Start Sending Logs to Cortex Data Lake

Before you can start sending logs to Cortex Data Lake, you must:
  • Activate your Cortex Data Lake instance and
  • connect the firewall to Cortex Data Lake.
The following steps describe how to start forwarding logs to Cortex Data Lake, from firewalls that are not managed by Panorama. You’ll specify the log types you want to forward, and also take steps to make sure that the traffic between the firewall and Cortex Data Lake remains secure.
If you’re using PAN-OS 9.0.2 or earlier release versions, Panorama-managed firewalls, or Traps
:
  • PAN-OS 9.0.2 or earlier
    —Direct firewall onboarding to Cortex Data Lake is supported for firewalls running PAN-OS 9.0.3 and later. If your firewall is running PAN-OS 9.0.2 or an earlier release version, you either need Panorama or you need to upgrade to PAN-OS 9.0.3 to support a Cortex Data Lake deployment.
  • Panorama
    —Follow this workflow instead to enable Panorama-managed firewalls to start forwarding logs to Cortex Data Lake.
  • Traps
    —To enable Traps to log to the Cortex Data Lake, see the Traps Administrator’s Guide.
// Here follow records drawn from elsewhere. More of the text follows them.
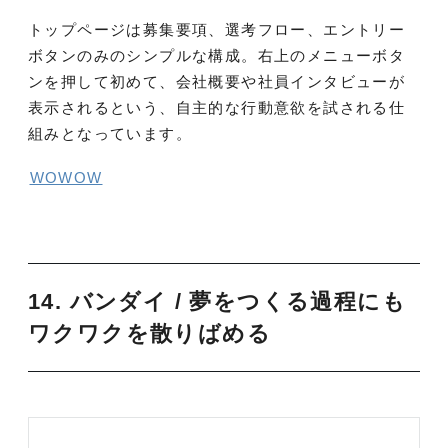
トップページは募集要項、選考フロー、エントリー
ボタンのみのシンプルな構成。右上のメニューボタ
ンを押して初めて、会社概要や社員インタビューが
表示されるという、自主的な行動意欲を試される仕
組みとなっています。
WOWOW
14. バンダイ / 夢をつくる過程にも
ワクワクを散りばめる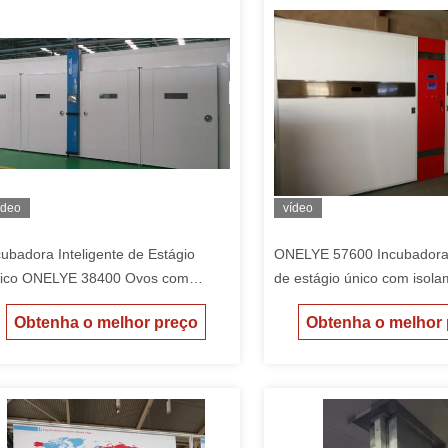
ídeo
vídeo
cubadora Inteligente de Estágio
ONELYE 57600 Incubadora
ico ONELYE 38400 Ovos com
de estágio único com isol
nsores de Precisão Pt1000 e
fibra de vidro de 75 mm e 
Obtenha o melhor preço
Obtenha o melhor
ragem Pneumática Simétrica
de tela sensível ao toque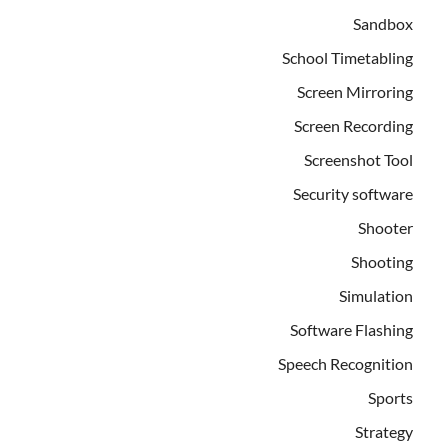
Sandbox
School Timetabling
Screen Mirroring
Screen Recording
Screenshot Tool
Security software
Shooter
Shooting
Simulation
Software Flashing
Speech Recognition
Sports
Strategy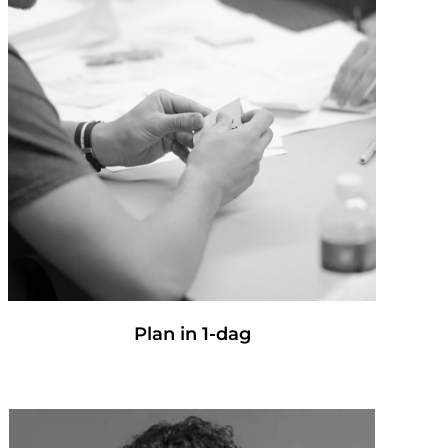
Plan in 1-dag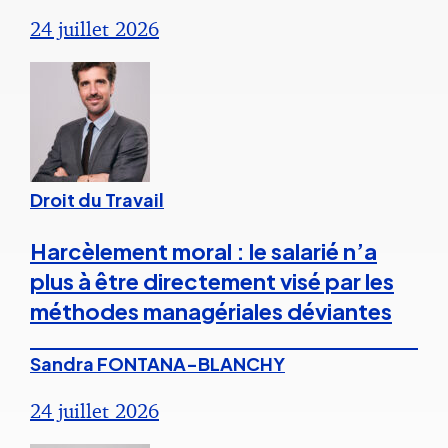
24 juillet 2026
Droit du Travail
Harcèlement moral : le salarié n’a
plus à être directement visé par les
méthodes managériales déviantes
Sandra FONTANA-BLANCHY
24 juillet 2026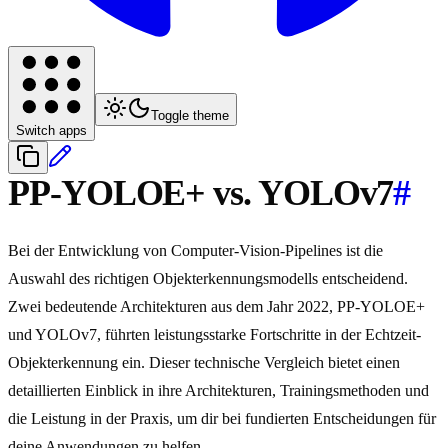
Toggle theme
Switch apps
PP-YOLOE+ vs. YOLOv7
#
Bei der Entwicklung von Computer-Vision-Pipelines ist die
Auswahl des richtigen Objekterkennungsmodells entscheidend.
Zwei bedeutende Architekturen aus dem Jahr 2022, PP-YOLOE+
und YOLOv7, führten leistungsstarke Fortschritte in der Echtzeit-
Objekterkennung ein. Dieser technische Vergleich bietet einen
detaillierten Einblick in ihre Architekturen, Trainingsmethoden und
die Leistung in der Praxis, um dir bei fundierten Entscheidungen für
deine Anwendungen zu helfen.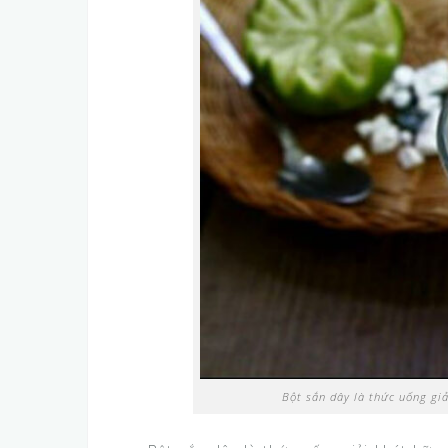
Bột sắn dây là thức uống gi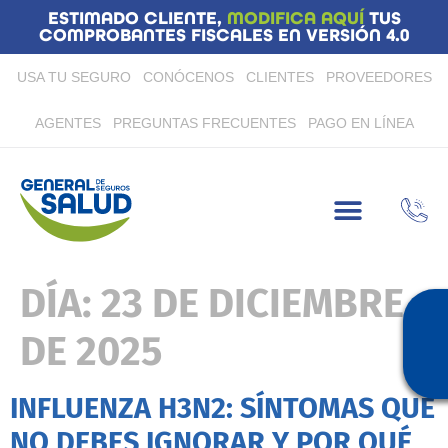
ESTIMADO CLIENTE,
MODIFICA AQUÍ
TUS
COMPROBANTES FISCALES EN VERSIÓN 4.0
USA TU SEGURO
CONÓCENOS
CLIENTES
PROVEEDORES
AGENTES
PREGUNTAS FRECUENTES
PAGO EN LÍNEA
DÍA:
23 DE DICIEMBRE
DE 2025
INFLUENZA H3N2: SÍNTOMAS QUE
NO DEBES IGNORAR Y POR QUÉ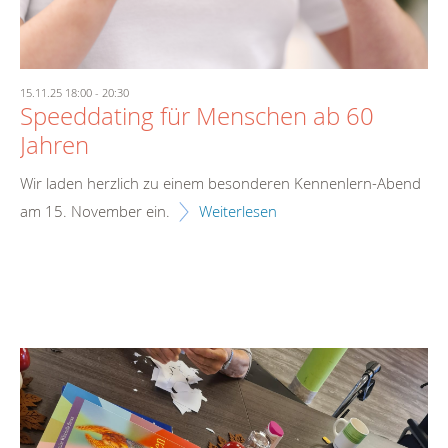
15.11.25 18:00
-
20:30
Speeddating für Menschen ab 60
Jahren
Wir laden herzlich zu einem besonderen Kennenlern-Abend
am 15. November ein.
Weiterlesen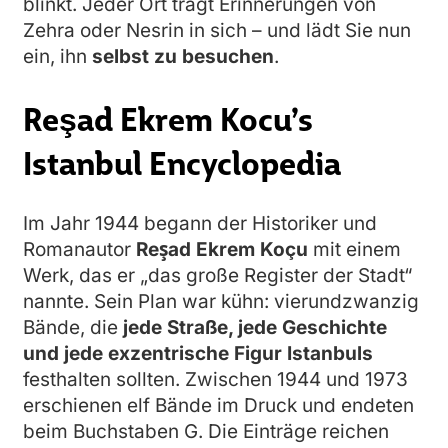
blinkt. Jeder Ort trägt Erinnerungen von
Zehra oder Nesrin in sich – und lädt Sie nun
ein, ihn
selbst zu besuchen
.
Reşad Ekrem Kocu’s
Istanbul Encyclopedia
Im Jahr 1944 begann der Historiker und
Romanautor
Reşad Ekrem Koçu
mit einem
Werk, das er „das große Register der Stadt“
nannte. Sein Plan war kühn: vierundzwanzig
Bände, die
jede Straße, jede Geschichte
und jede exzentrische Figur Istanbuls
festhalten sollten. Zwischen 1944 und 1973
erschienen elf Bände im Druck und endeten
beim Buchstaben G. Die Einträge reichen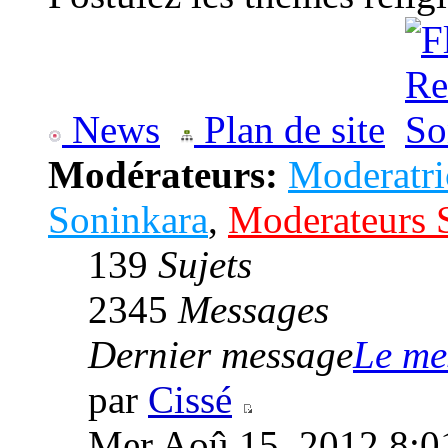
News
Plan de site
Modérateurs:
Moderatri
Soninkara
,
Moderateurs 
139
Sujets
2345
Messages
Dernier message
Le me
par
Cissé
Mer Aoû 15, 2012 8:0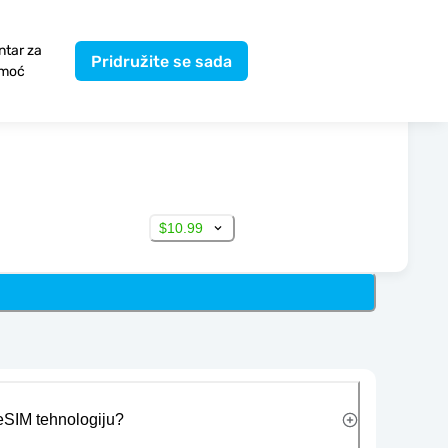
ntar za
Pridružite se sada
moć
$10.99
 eSIM tehnologiju?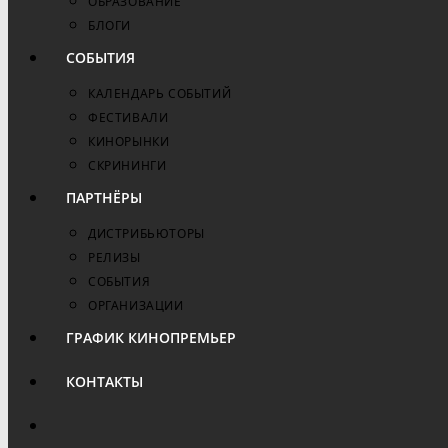
ОБРАЗОВАНИЕ
БЛОГИ
СОБЫТИЯ
КАЛЕНДАРЬ СОБЫТИЙ
ФЕСТИВАЛИ
КИНОРЫНКИ
СКРИНИНГИ
ПАРТНЁРЫ
ДИСТРИБЬЮТОРЫ
РЕЛИЗЫ
СОБЫТИЯ
ОРГАНИЗАЦИИ
ГРАФИК КИНОПРЕМЬЕР
КОНТАКТЫ
ПЕРЕКЛЮЧИТЬ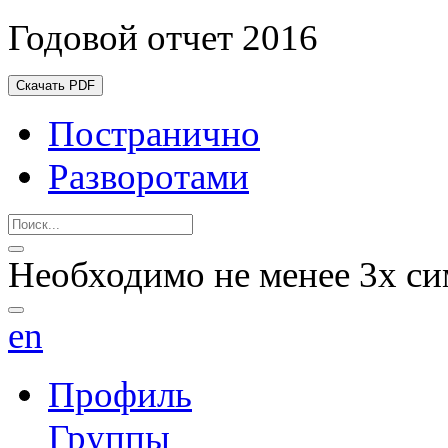
Годовой отчет 2016
Скачать PDF
Постранично
Разворотами
Необходимо не менее 3х си
en
Профиль
Группы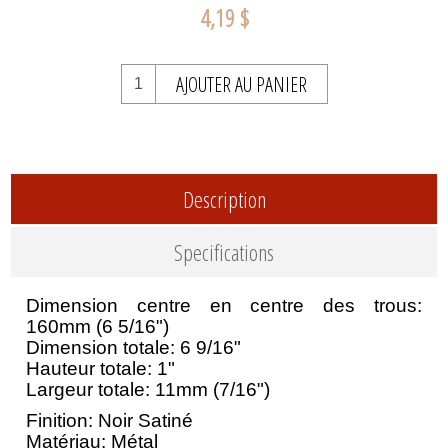
4,19 $
AJOUTER AU PANIER
Description
Specifications
Dimension centre en centre des trous:
160mm (6 5/16")
Dimension totale: 6 9/16"
Hauteur totale: 1"
Largeur totale: 11mm (7/16")
Finition: Noir Satiné
Matériau: Métal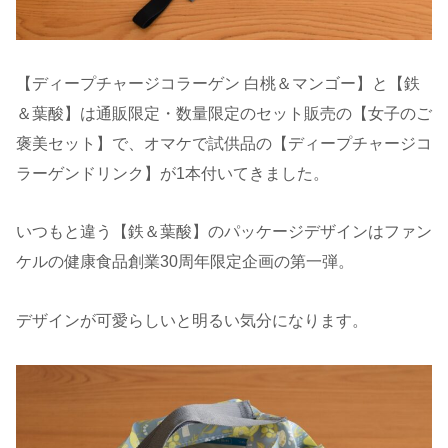
【ディープチャージコラーゲン 白桃＆マンゴー】と【鉄
＆葉酸】は通販限定・数量限定のセット販売の【女子のご
褒美セット】で、オマケで試供品の【ディープチャージコ
ラーゲンドリンク】が1本付いてきました。
いつもと違う【鉄＆葉酸】のパッケージデザインはファン
ケルの健康食品創業30周年限定企画の第一弾。
デザインが可愛らしいと明るい気分になります。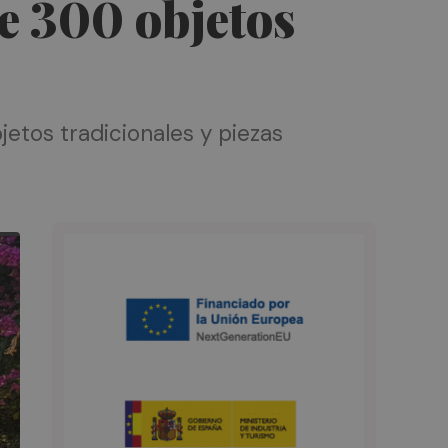
e 300 objetos
jetos tradicionales y piezas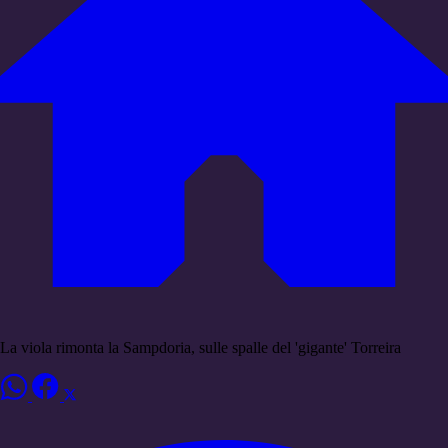
La viola rimonta la Sampdoria, sulle spalle del 'gigante' Torreira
How you activate and implement Cortex Data Lake varies depending on the products and services you’re using. Learn more about what you should do to get started with Cortex Data Lake based on the product you’re using.
Cortex Data Lake was previously called the Logging Service; you might continue to see references to the Logging Service in the firewall web interface.
  1. Configure NTP so that the firewall can stay in sync with Cortex Data Lake.
    On the firewall, select
    Device
    Setup
    Services
    NTP
    and set it to the same
    NTP Server Address
    you configured on Panorama, for example
    pool.ntp.org
    .
  2. (Optional)
    If you do not want to use the management interface to forward logs to the Cortex Data Lake, enable the firewall to send traffic through a different interface.
    Beginning with content release version 8067, you can use the paloalto-shared-services and paloalto-logging-service App-IDs to safely enable traffic between the firewalls and the Cortex Data Lake. You will also need to create a security policy rule to allow this traffic on any firewalls between the firewalls sending the logs and the internet. If the upstream firewalls are not Palo Alto Networks firewalls, you must enable access to the TCP Ports and FQDNs Required for Cortex Data Lake. Keep in mind that the firewalls and the Cortex Data Lake use mutual certificate authentication, so they cannot be decrypted and you cannot connect through a proxy server.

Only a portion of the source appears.